What to produce:
Where "part" appears in a line of the entries below, that line should be copied.

****

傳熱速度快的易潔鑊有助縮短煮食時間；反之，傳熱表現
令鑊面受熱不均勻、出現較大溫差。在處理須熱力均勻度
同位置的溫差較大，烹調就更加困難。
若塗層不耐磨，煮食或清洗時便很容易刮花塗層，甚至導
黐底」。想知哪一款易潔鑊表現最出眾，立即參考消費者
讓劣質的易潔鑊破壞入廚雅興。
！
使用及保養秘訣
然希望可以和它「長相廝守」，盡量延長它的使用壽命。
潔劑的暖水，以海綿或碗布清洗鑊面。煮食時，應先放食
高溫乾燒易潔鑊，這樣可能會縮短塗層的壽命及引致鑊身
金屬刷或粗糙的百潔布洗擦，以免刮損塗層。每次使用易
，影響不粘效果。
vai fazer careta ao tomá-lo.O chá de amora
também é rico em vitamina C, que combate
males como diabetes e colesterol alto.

****

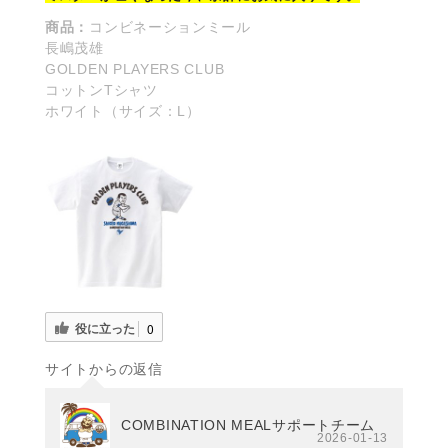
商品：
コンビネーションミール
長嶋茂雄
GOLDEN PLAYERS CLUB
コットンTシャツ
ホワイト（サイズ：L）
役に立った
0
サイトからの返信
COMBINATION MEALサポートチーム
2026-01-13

****

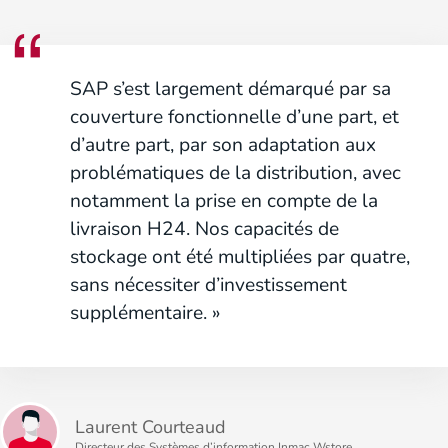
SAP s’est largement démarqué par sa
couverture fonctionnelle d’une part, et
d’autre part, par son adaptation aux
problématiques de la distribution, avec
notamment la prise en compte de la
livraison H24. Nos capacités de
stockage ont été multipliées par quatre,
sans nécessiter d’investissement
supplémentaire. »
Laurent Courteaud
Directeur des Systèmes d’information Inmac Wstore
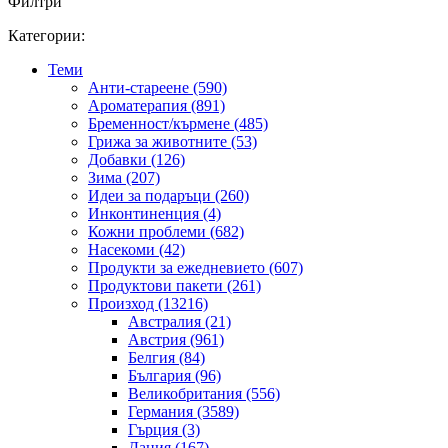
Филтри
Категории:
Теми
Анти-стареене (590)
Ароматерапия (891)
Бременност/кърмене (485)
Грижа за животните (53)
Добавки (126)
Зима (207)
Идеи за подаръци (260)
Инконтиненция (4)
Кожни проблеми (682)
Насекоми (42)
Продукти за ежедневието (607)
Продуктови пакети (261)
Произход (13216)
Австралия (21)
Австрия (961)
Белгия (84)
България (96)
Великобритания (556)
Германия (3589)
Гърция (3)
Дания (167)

****

Written solution:
couverture fonctionnelle d’une part, et
d’autre part, par son adaptation aux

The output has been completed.